*** Begin section ***

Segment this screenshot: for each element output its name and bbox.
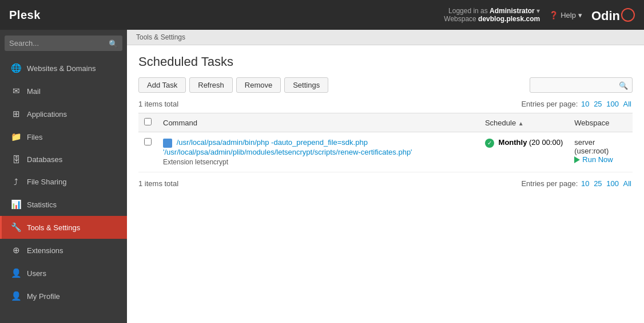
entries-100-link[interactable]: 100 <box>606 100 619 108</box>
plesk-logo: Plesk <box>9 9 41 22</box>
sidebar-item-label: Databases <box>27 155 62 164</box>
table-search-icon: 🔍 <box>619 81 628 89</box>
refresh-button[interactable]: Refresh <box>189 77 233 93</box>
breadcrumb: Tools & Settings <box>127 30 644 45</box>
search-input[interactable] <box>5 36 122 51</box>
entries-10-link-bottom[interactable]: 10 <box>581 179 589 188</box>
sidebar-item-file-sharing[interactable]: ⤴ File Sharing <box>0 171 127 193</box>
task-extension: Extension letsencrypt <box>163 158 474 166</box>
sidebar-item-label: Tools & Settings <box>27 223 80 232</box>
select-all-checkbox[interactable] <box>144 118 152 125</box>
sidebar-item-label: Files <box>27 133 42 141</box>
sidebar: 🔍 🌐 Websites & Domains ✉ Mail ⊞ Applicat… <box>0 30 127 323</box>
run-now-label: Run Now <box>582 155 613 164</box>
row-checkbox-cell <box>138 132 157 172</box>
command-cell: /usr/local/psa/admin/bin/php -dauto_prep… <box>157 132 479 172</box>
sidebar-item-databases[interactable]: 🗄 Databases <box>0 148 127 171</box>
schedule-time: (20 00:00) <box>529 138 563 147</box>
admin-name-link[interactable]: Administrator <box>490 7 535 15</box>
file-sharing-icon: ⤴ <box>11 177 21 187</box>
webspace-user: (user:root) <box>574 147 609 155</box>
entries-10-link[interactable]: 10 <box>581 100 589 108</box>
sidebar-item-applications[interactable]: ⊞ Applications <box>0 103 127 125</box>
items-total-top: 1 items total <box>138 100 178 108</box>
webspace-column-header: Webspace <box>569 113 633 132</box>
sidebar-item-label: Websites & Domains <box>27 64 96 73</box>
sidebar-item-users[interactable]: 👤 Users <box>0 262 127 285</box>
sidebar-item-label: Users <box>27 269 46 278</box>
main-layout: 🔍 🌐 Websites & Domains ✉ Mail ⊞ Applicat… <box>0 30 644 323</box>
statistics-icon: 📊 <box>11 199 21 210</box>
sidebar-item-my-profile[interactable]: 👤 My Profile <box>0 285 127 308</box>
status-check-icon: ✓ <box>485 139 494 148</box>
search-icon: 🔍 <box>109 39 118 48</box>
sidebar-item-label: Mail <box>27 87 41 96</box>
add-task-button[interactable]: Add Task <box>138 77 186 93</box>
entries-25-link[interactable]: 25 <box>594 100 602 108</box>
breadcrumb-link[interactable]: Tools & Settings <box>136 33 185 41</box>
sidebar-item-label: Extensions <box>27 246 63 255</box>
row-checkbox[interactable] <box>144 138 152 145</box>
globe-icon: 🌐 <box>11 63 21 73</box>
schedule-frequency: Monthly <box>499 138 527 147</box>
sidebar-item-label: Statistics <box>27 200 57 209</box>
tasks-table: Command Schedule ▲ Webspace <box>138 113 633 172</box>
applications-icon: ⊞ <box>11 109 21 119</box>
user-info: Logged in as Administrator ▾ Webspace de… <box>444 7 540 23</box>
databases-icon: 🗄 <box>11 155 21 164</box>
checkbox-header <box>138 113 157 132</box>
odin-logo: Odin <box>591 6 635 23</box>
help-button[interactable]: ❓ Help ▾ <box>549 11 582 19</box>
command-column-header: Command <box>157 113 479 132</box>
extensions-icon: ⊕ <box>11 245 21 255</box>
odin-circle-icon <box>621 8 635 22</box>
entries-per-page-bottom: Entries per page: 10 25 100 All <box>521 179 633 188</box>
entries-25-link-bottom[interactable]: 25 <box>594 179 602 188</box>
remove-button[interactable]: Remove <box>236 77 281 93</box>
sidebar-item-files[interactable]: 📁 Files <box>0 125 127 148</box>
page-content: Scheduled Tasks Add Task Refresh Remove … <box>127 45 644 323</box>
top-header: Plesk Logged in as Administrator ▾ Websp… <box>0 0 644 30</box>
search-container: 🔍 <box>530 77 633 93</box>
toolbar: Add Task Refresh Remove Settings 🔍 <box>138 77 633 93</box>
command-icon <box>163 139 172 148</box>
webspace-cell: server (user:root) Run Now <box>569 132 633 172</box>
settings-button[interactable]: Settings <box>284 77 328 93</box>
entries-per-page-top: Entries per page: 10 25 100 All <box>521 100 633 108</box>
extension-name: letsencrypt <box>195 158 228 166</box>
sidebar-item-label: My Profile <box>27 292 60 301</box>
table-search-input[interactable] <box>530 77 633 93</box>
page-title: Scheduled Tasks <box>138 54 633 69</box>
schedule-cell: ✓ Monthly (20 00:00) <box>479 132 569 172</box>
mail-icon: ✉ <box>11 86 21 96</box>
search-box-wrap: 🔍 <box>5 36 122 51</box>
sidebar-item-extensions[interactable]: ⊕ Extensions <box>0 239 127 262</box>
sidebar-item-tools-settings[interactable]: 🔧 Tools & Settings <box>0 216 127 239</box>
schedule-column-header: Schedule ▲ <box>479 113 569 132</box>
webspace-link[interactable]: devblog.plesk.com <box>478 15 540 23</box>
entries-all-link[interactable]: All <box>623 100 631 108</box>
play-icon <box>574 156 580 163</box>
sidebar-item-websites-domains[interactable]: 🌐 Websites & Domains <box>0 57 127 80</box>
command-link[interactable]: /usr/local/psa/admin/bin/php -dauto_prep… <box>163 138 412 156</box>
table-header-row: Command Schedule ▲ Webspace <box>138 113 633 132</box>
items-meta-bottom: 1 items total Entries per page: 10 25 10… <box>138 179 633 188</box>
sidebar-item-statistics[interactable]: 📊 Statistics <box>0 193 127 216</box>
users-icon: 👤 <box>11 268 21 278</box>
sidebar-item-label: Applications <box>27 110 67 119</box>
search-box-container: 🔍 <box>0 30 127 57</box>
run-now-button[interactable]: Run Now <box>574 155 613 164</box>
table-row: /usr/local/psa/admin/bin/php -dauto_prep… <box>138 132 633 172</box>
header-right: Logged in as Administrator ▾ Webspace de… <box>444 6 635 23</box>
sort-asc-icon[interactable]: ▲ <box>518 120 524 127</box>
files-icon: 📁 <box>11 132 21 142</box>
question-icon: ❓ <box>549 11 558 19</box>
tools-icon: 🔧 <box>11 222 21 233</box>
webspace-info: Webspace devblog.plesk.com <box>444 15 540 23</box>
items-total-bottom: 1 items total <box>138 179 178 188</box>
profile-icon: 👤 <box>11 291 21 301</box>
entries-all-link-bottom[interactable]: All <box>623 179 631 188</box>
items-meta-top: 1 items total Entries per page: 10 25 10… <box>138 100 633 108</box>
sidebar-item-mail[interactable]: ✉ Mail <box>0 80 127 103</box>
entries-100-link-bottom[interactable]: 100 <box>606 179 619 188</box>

*** End section ***

WORK TASK:
Pick out every line of the listing containing the word "Logged", and show those lines.

ANSWER TO THIS TASK:
user-info: Logged in as Administrator ▾ Webspace de… <box>444 7 540 23</box>
top-header: Plesk Logged in as Administrator ▾ Websp… <box>0 0 644 30</box>
header-right: Logged in as Administrator ▾ Webspace de… <box>444 6 635 23</box>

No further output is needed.